[Records provided — start]
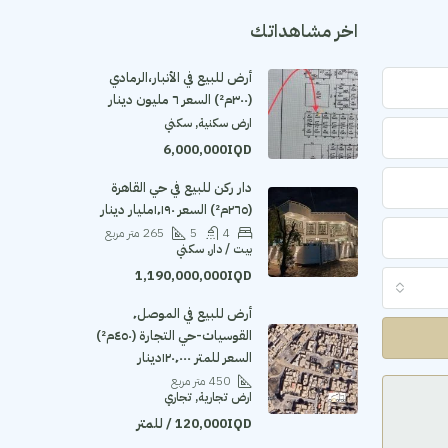
اخر مشاهداتك
أرض للبيع في الأنبار،الرمادي
(٣٠٠م²) السعر ٦ مليون دينار
ارض سكنية, سكني
6,000,000IQD
دار ركن للبيع في حي القاهرة
(٢٦٥م²) السعر ١٬١٩٠مليار دينار
4
5
265
متر مربع
بيت / دار, سكني
1,190,000,000IQD
أرض للبيع في الموصل٬
القوسيات-حي التجارة (٤٥٠م²)
السعر للمتر ١٢٠٬٠٠٠دينار
450
متر مربع
ارض تجارية, تجاري
120,000IQD / للمتر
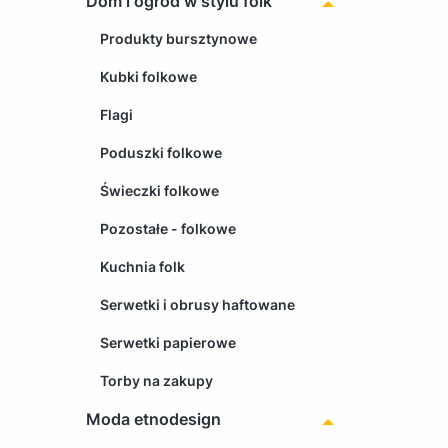
Dom i ogród w stylu folk
Produkty bursztynowe
Kubki folkowe
Flagi
Poduszki folkowe
Świeczki folkowe
Pozostałe - folkowe
Kuchnia folk
Serwetki i obrusy haftowane
Serwetki papierowe
Torby na zakupy
Moda etnodesign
[Records provided — finish]
What is required :: Transcribe the entries above verbatim, omitting their pictures.

Reply ::
اخر مشاهداتك
أرض للبيع في الأنبار،الرمادي
(٣٠٠م²) السعر ٦ مليون دينار
ارض سكنية, سكني
6,000,000IQD
دار ركن للبيع في حي القاهرة
(٢٦٥م²) السعر ١٬١٩٠مليار دينار
4
5
265
متر مربع
بيت / دار, سكني
1,190,000,000IQD
أرض للبيع في الموصل٬
القوسيات-حي التجارة (٤٥٠م²)
السعر للمتر ١٢٠٬٠٠٠دينار
450
متر مربع
ارض تجارية, تجاري
120,000IQD / للمتر
Dom i ogród w stylu folk
Produkty bursztynowe
Kubki folkowe
Flagi
Poduszki folkowe
Świeczki folkowe
Pozostałe - folkowe
Kuchnia folk
Serwetki i obrusy haftowane
Serwetki papierowe
Torby na zakupy
Moda etnodesign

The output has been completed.